The small world of the disabled is a familiar concept to people who have been disabled since birth and to their caretakers, as well as to people who suffer catastrophic injuries. With dementia, the formerly large world shrinks and shrinks, for the PWDs and for the caretakers. Our long trip is 25 miles to the RCF in which our disabled son lives, and I know which service station near the RCF to visit; the one with a "one-holer" ladies' room I can enter with DW to help her. People with physical disabilities learn where the wheelchair accessible restrooms are, etc.

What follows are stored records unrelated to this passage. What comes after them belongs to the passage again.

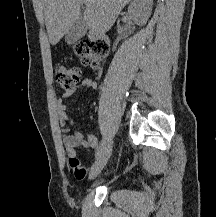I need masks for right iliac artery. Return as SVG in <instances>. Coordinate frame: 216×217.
<instances>
[{
    "label": "right iliac artery",
    "instance_id": "right-iliac-artery-1",
    "mask_svg": "<svg viewBox=\"0 0 216 217\" xmlns=\"http://www.w3.org/2000/svg\"><path fill=\"white\" fill-rule=\"evenodd\" d=\"M105 145H106V141L103 139V140L101 141V143H100V146H99V148H98V150H97V152H96L95 157L100 156V154H101V153L104 151V149H105Z\"/></svg>",
    "mask_w": 216,
    "mask_h": 217
}]
</instances>
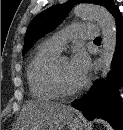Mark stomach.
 Instances as JSON below:
<instances>
[{
	"instance_id": "1",
	"label": "stomach",
	"mask_w": 123,
	"mask_h": 130,
	"mask_svg": "<svg viewBox=\"0 0 123 130\" xmlns=\"http://www.w3.org/2000/svg\"><path fill=\"white\" fill-rule=\"evenodd\" d=\"M69 129L70 130H83V124L79 120L72 119L69 122Z\"/></svg>"
}]
</instances>
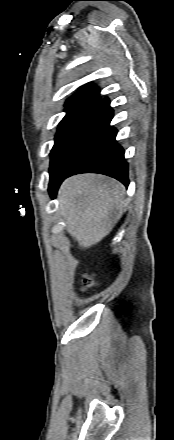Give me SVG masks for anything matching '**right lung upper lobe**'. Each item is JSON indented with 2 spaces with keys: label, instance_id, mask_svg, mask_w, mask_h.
<instances>
[{
  "label": "right lung upper lobe",
  "instance_id": "cb5924a9",
  "mask_svg": "<svg viewBox=\"0 0 174 440\" xmlns=\"http://www.w3.org/2000/svg\"><path fill=\"white\" fill-rule=\"evenodd\" d=\"M99 94L100 90L95 85L88 83L80 87L79 91L66 101L65 107L68 109L89 100L99 99L97 98Z\"/></svg>",
  "mask_w": 174,
  "mask_h": 440
}]
</instances>
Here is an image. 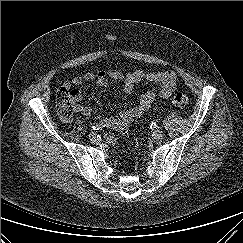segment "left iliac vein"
<instances>
[{
  "instance_id": "4c4485c4",
  "label": "left iliac vein",
  "mask_w": 243,
  "mask_h": 243,
  "mask_svg": "<svg viewBox=\"0 0 243 243\" xmlns=\"http://www.w3.org/2000/svg\"><path fill=\"white\" fill-rule=\"evenodd\" d=\"M153 139L160 140L163 137V133L160 130H155L152 134Z\"/></svg>"
}]
</instances>
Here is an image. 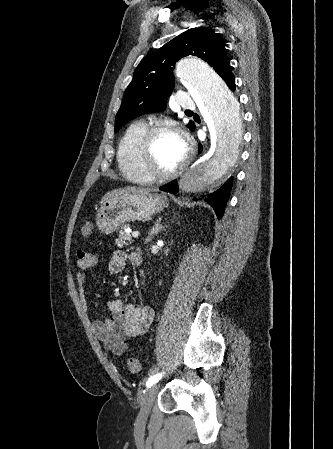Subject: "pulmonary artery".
I'll list each match as a JSON object with an SVG mask.
<instances>
[{
  "label": "pulmonary artery",
  "mask_w": 333,
  "mask_h": 449,
  "mask_svg": "<svg viewBox=\"0 0 333 449\" xmlns=\"http://www.w3.org/2000/svg\"><path fill=\"white\" fill-rule=\"evenodd\" d=\"M178 103L184 109H194L195 102L193 98L188 93H181L178 97Z\"/></svg>",
  "instance_id": "obj_1"
}]
</instances>
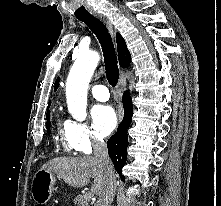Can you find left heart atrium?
Returning a JSON list of instances; mask_svg holds the SVG:
<instances>
[{
	"label": "left heart atrium",
	"mask_w": 221,
	"mask_h": 206,
	"mask_svg": "<svg viewBox=\"0 0 221 206\" xmlns=\"http://www.w3.org/2000/svg\"><path fill=\"white\" fill-rule=\"evenodd\" d=\"M93 125L103 136L109 135L117 125L115 110L109 105H97L92 110Z\"/></svg>",
	"instance_id": "39dd6f15"
}]
</instances>
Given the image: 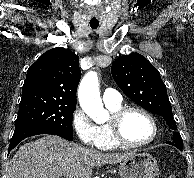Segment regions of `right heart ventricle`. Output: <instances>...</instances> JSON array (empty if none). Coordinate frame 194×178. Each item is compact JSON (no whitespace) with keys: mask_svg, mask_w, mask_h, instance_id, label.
<instances>
[{"mask_svg":"<svg viewBox=\"0 0 194 178\" xmlns=\"http://www.w3.org/2000/svg\"><path fill=\"white\" fill-rule=\"evenodd\" d=\"M106 107L111 113H114L119 109H121L122 105L121 103L109 104V105H106ZM97 135H98V139H97L96 147L99 149L114 150L122 147L115 142L108 124H102L97 126Z\"/></svg>","mask_w":194,"mask_h":178,"instance_id":"1","label":"right heart ventricle"}]
</instances>
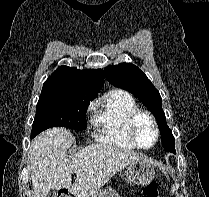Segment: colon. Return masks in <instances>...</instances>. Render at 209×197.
I'll return each instance as SVG.
<instances>
[{
  "label": "colon",
  "mask_w": 209,
  "mask_h": 197,
  "mask_svg": "<svg viewBox=\"0 0 209 197\" xmlns=\"http://www.w3.org/2000/svg\"><path fill=\"white\" fill-rule=\"evenodd\" d=\"M57 197H70L68 192L62 191ZM143 197H160L158 185L155 181L149 182L143 189Z\"/></svg>",
  "instance_id": "colon-1"
}]
</instances>
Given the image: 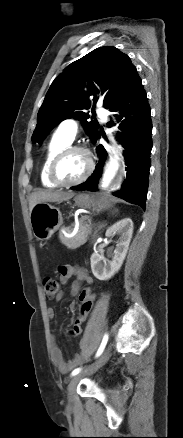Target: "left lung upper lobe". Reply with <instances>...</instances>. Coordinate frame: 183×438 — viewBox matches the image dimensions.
I'll use <instances>...</instances> for the list:
<instances>
[{
    "label": "left lung upper lobe",
    "mask_w": 183,
    "mask_h": 438,
    "mask_svg": "<svg viewBox=\"0 0 183 438\" xmlns=\"http://www.w3.org/2000/svg\"><path fill=\"white\" fill-rule=\"evenodd\" d=\"M138 77L130 58L112 46L99 47L68 65L51 84L38 112L32 141L39 144L51 129L67 118L79 119L92 140L98 135L96 120L84 110L104 96L103 105L111 108ZM94 109V106L92 110Z\"/></svg>",
    "instance_id": "obj_1"
}]
</instances>
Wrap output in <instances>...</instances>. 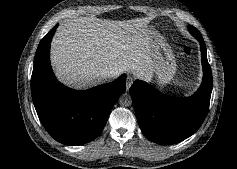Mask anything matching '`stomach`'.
<instances>
[{
	"label": "stomach",
	"mask_w": 237,
	"mask_h": 169,
	"mask_svg": "<svg viewBox=\"0 0 237 169\" xmlns=\"http://www.w3.org/2000/svg\"><path fill=\"white\" fill-rule=\"evenodd\" d=\"M155 47L153 48V65L158 76H162L165 71L172 67L173 56L170 45L166 42L164 36L158 33L154 40Z\"/></svg>",
	"instance_id": "obj_1"
}]
</instances>
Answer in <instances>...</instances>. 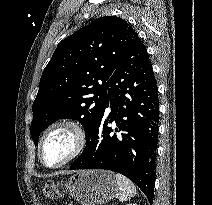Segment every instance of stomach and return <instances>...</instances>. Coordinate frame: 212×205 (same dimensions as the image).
Returning a JSON list of instances; mask_svg holds the SVG:
<instances>
[{
	"mask_svg": "<svg viewBox=\"0 0 212 205\" xmlns=\"http://www.w3.org/2000/svg\"><path fill=\"white\" fill-rule=\"evenodd\" d=\"M64 186L81 205H103L118 193L114 174L100 169L77 172L70 176Z\"/></svg>",
	"mask_w": 212,
	"mask_h": 205,
	"instance_id": "stomach-1",
	"label": "stomach"
}]
</instances>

My wife was once able to book a flight to Los Angeles or Dallas and go. Now, she can't always find the bathroom in her own house. Shrinking world indeed.

White Crane

Hi, Tetonman, and welcome to the forum. I'm sorry you need to be here but you will find a lot of understanding, help, and encouragement here. My DH is now in MC but I understand about your world shrinking. Like you, many of our friends distanced themselves. There were a precious few who stayed and they were a Godsend. I used to take DH for rides when the weather was nice. We would stop and get ice cream and maybe go to a nearby playground where he could watch the children play. We were birdwatchers so I took him birding as long as he seemed to enjoy it. We played endless games of rummy and watched the same movies on TV over and over. It was hard but worth it. I hope you keep posting and asking questions and expressing whatever you are feeling. It helps to know others understand.

Brenda

annie51

Welcome Tetonman. We understand the shrinking world - and your need to vent. It’s a long boring day most days as DW’s abilities and interests shrink as well. Car rides are shorter as his patience gets thinner. Luckily jigsaw puzzles and repeated movies can still occupy him. Such a tough journey. This forum is a lifeline!

fmb

Welcome to the forum. Feel free to vent any time. We get it.

I notice that you tagged your post "Grief". We grieve not only the loss of the persona of our loved one, but we also grieve all that we have given up or lost due to this cruel illness. My life revolves around my DH's care even though he is in an ALF with enhanced services and hospice care. Our hospice team has become my family, replacing most of DH's blood family who have fallen away. And in the end, I will lose the hospice team, having yet another loss to grieve.